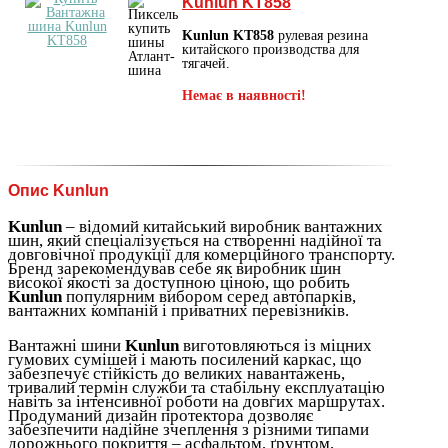
Kunlun KT858
Kunlun KT858
рулевая резина
китайского производства для
тягачей.
Немає в наявності!
Опис Kunlun
Kunlun
– відомий китайський виробник вантажних
шин, який спеціалізується на створенні надійної та
довговічної продукції для комерційного транспорту.
Бренд зарекомендував себе як виробник шин
високої якості за доступною ціною, що робить
Kunlun
популярним вибором серед автопарків,
вантажних компаній і приватних перевізників.
Вантажні шини
Kunlun
виготовляються із міцних
гумових сумішей і мають посилений каркас, що
забезпечує стійкість до великих навантажень,
тривалий термін служби та стабільну експлуатацію
навіть за інтенсивної роботи на довгих маршрутах.
Продуманий дизайн протектора дозволяє
забезпечити надійне зчеплення з різними типами
дорожнього покриття – асфальтом, ґрунтом,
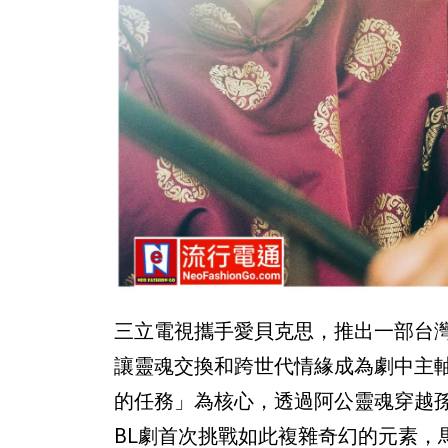
三立電視攜手愛貝克思，推出一部台灣
讓靈魂交換和跨世代情緣成為劇中主
的任務」為核心，透過阿公靈魂穿越孫
BL劇首次挑戰如此複雜奇幻的元素，馬上引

════════

» Try it
Among the entries, find every line holding "виробник" and return it.

» Task output
– відомий китайський виробник вантажних
Бренд зарекомендував себе як виробник шин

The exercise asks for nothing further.